La technique SFEMG stimulée décrite dans ce manuscrit utilise une électrode SFEMG spécialisée plutôt qu’une électrode à aiguille d’électromyographie concentrique standard. Notre électrode SFEMG présente une surface d’enregistrement de 0,0005 mm2, contrairement à la surface d’enregistrement d’environ 0,019 mm2 d’une électrode à aiguille d’électromyographie concentrique standard de taille pédiatrique. Cette distinction est cruciale, car des électrodes à aiguille concentrique plus grandes, avec moins de sélectivité en raison de leurs surfaces d’enregistrement plus grandes, peuvent convenir pour le SFEMG volontaire pour capturer des paires de potentiel d’action apparente à fibre unique.

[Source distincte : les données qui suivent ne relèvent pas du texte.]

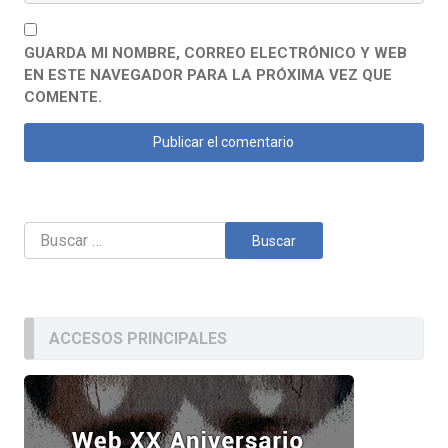
GUARDA MI NOMBRE, CORREO ELECTRÓNICO Y WEB
EN ESTE NAVEGADOR PARA LA PRÓXIMA VEZ QUE
COMENTE.
Buscar:
ACCESOS PRINCIPALES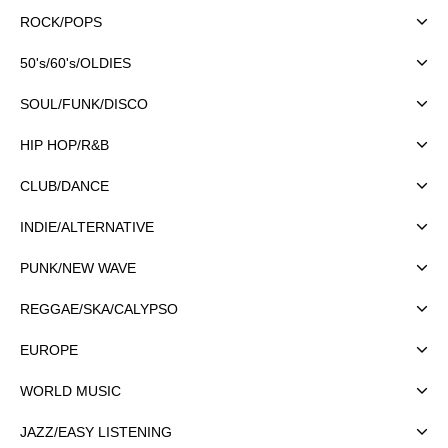
ROCK/POPS
50's/60's/OLDIES
SOUL/FUNK/DISCO
HIP HOP/R&B
CLUB/DANCE
INDIE/ALTERNATIVE
PUNK/NEW WAVE
REGGAE/SKA/CALYPSO
EUROPE
WORLD MUSIC
JAZZ/EASY LISTENING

Cependant, dans le cadre de la stimulation SFEMG, où plusieurs axones ou unités motrices sont souvent stimulés simultanément, l’utilisation d’électrodes à aiguille concentriques plus grandes devient plus difficile7.
Quelques limites doivent être prises en compte. Il est également important de souligner que la SFEMG ne permet pas de déterminer le mécanisme sous-jacent à un défaut de transmission neuromusculaire comme cela peut être réalisé avec des enregistrements intracellulaires effectués ex vivo27. Une autre considération essentielle concernant SFEMG est sa limitation dans l’enregistrement sélectif de types de fibres musculaires spécifiques. Par conséquent, les enregistrements SFEMG sont susceptibles de représenter un mélange variable de différents types de fibres musculaires5.